40 ans après

À l’heure de l’uniforme et de l’indistinct, un regard en direction de propositions singulières s’impose.
Sans nostalgie balourde ou passéisme, plonger 40 ans après vers l’année 1971, et célébrer son incroyable richesse créative à travers quelques exemples significatifs.

L’actualité, mouvement dialectique et incessant, autorise peu la prise de recul. La réflexion, fruit du temps et de distance, peine à se déployer face à une production en perpétuelle oscillation. Elle glisse, trébuche devant les précipices offerts par la condition moderne.

Ce  vacarme ambiant, si souvent dérisoire, frêle masque de la vacuité érigée en valeur-refuge, ne doit pourtant tromper personne. La musicalité factice de l’industrie, le spectaculaire ostentatoire des studios, les mots chétifs d’apprentis écrivains: rien de tout cela ne saurait perdurer.

Une œuvre pérenne brise la frontière des âges par sa capacité à renouveler les regards qui s’y posent. À chaque vision, a chaque écoute, elle se teinte de saveurs inédites. Elle ne distille jamais les mêmes fragrances, et par-dessus-tout, elle interroge. Elle questionne sans cesse les récepteurs, désireuse de ne pas donner de réponses. Mystérieuse et enivrante, elle échappe aux normes, bafoue les codes et balaie les présupposés.
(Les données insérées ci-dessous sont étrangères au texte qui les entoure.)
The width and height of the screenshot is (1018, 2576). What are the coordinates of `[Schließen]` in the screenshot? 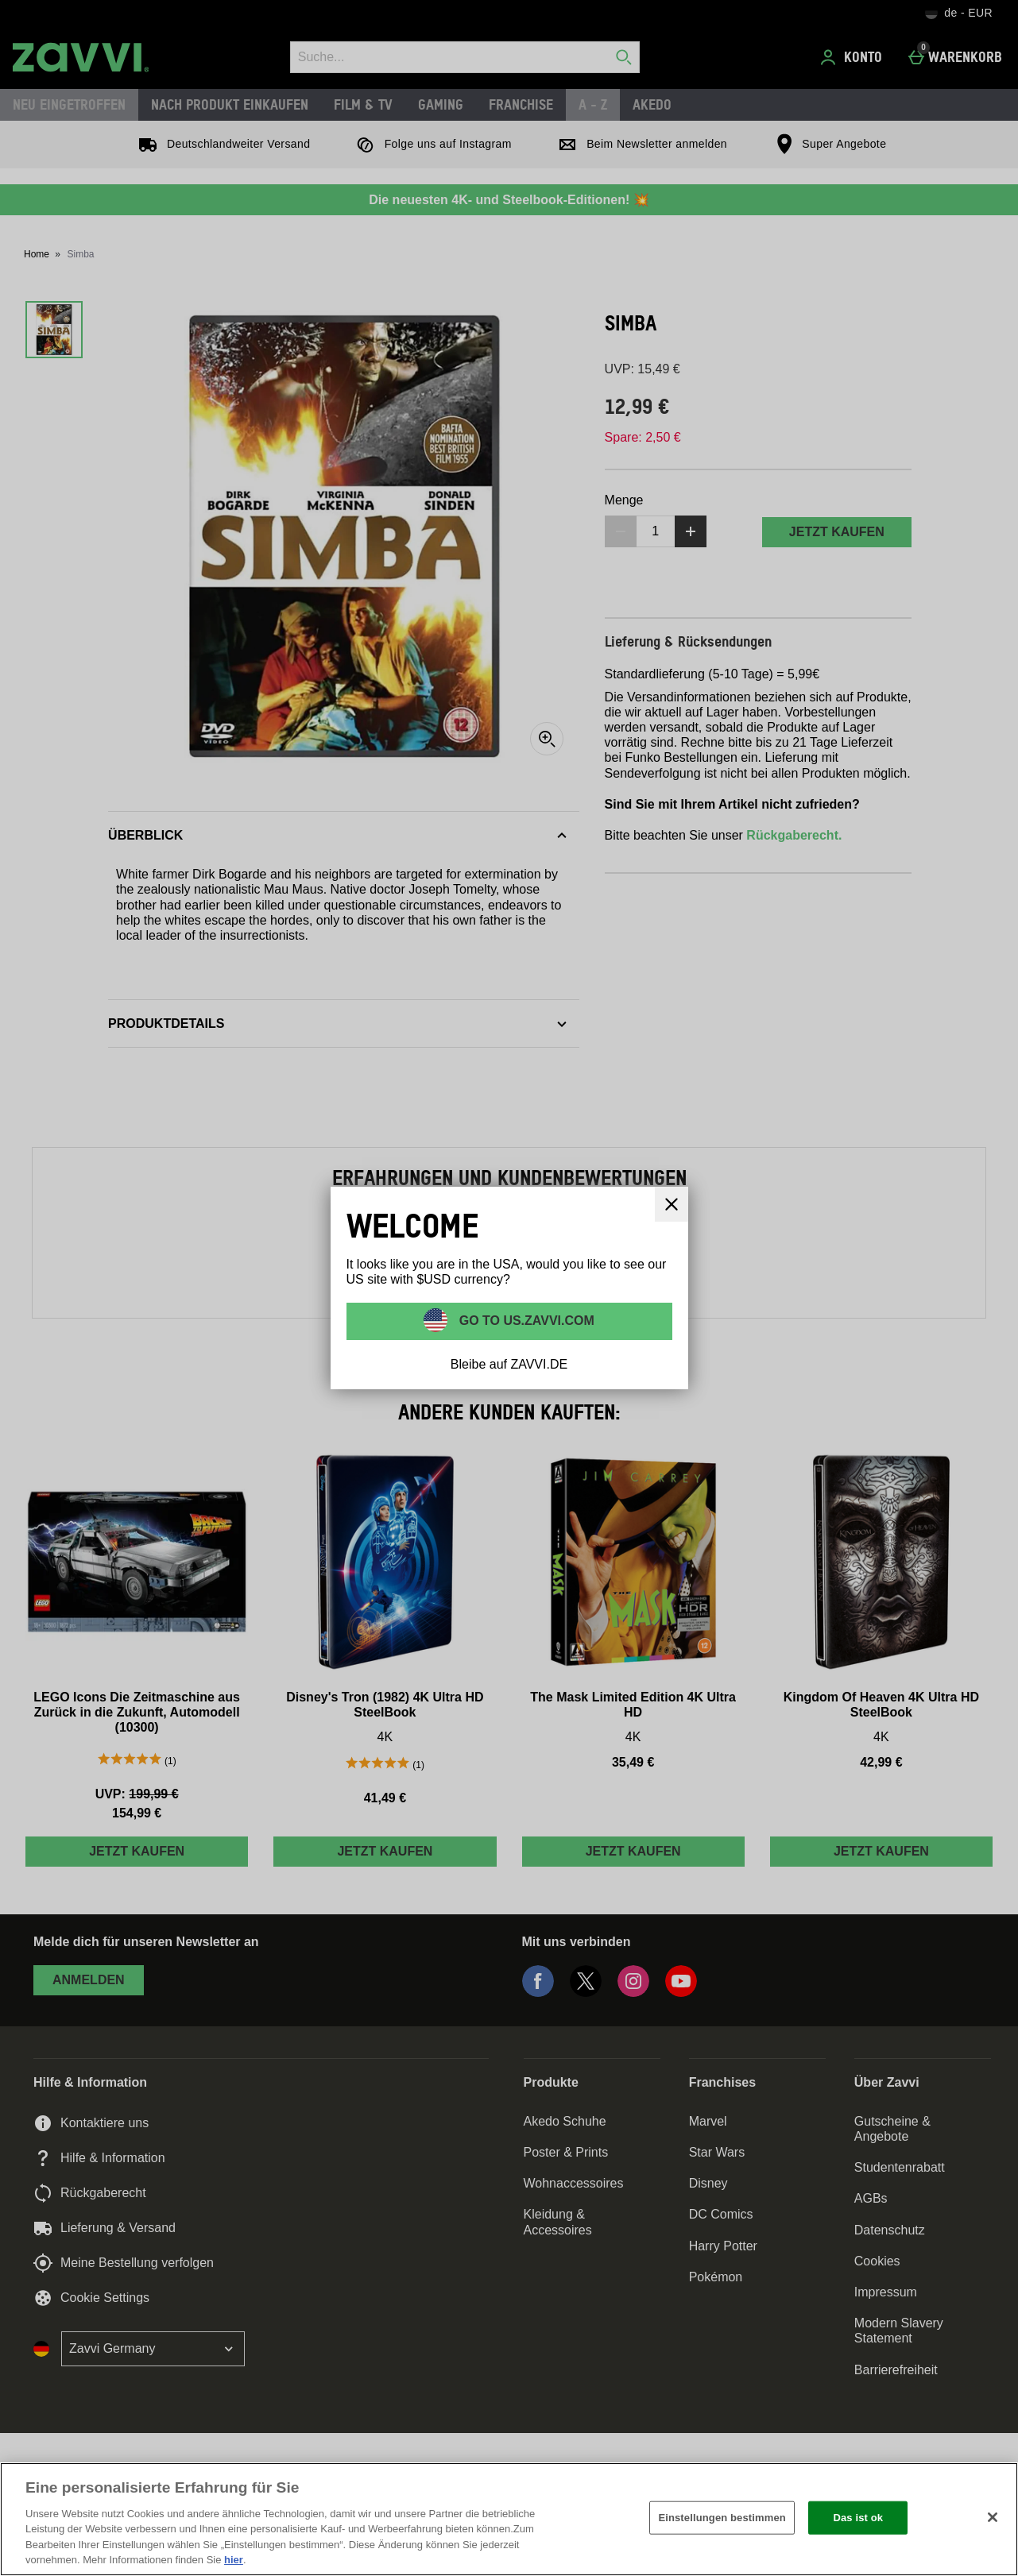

/Histoire de Melody Nelson

Façonné et enregistré avec la collaboration de Jean-Claude Vannier, le premier concept-album de Serge Gainsbourg paraît en mars 1971.
Récit sur 7 pistes d’une relation amoureuse sensuelle et délicate, l’opus oscille entre éclats de rire, jeux érotiques et dérives mélancoliques. Melody Nelson, nouvelle muse fantasmée du poète, prend forme et vie, animée par sa voix posée et suave.

Ses mots, couplés aux arrangements musicaux efficaces donnent à l’ensemble une teneur inédite dans l’œuvre de l’auteur. Une profondeur romanesque en somme, où chaque ligne ne lasse pas d’être dégustée.

/Sticky Fingers

Un mois plus tard, c’est au tour des Rolling Stones de publier leur nouvel album. Et dès son titre évocateur (Sticky Fingers : « doigts gluants ») et sa pochette provocante (l’entrejambe d’un homme, braguette bien évidence, le tout signé par Andy Warhol), le ton est donné.
Le riff inaugural de Brown Sugar ne fait que confirmer la tendance. Le groupe, abreuvé au sein nourricier des musiques soul et blues, opère un voyage poisseux aux confins de leurs racines sonores.

Les dix titres coulent sans temps mort, laissant dans la bouche des curieux et des initiés, la trace indélébile d’un moment exceptionnel de rock and roll.

/
Who’s Next

Après l’ambitieux Tommy, le guitariste des Who, Pete Townshend, souhaitait composer un nouvel opéra-rock, en poussant plus loin les expérimentations.
Jamais ce projet ne vit le jour. À la place, Who’s Next sortit à la fin de l’été, engeance superbe d‘un groupe pourtant en proie aux incertitudes.

Haletants, illuminés, vigoureux, les 9 morceaux de l’album rivalisent de puissance et d‘intelligence, produits remarquables de créateurs au faîte de leur inventivité.

/Led Zep IV

Le quatrième album studio de Led Zeppelin, sorti en novembre 1971, achève l’année en beauté.
Le groupe y délivre quelques unes de ses compositions majeures (Stairway To Heaven, Black Dog, Rock and Roll…), baigné dans une atmosphère teintée d’ésotérisme et de quête spirituelle.

Épopée incontournable de l’histoire du rock, l’opus, 40 ans après, n’a rien perdu de sa fougue et de sa vitalité. Au contraire.

Bien sûr, les exemples retenus n’épuisent pas en totalité la production de l’année 1971. Ils en donnent la teneur, en esquissent les vertiges. Comme autant de lumières palpables, ils brillent encore de tout leur éclat, preuves éloquentes que les œuvres de qualité ne s’éteignent pas. Même 40 ans après!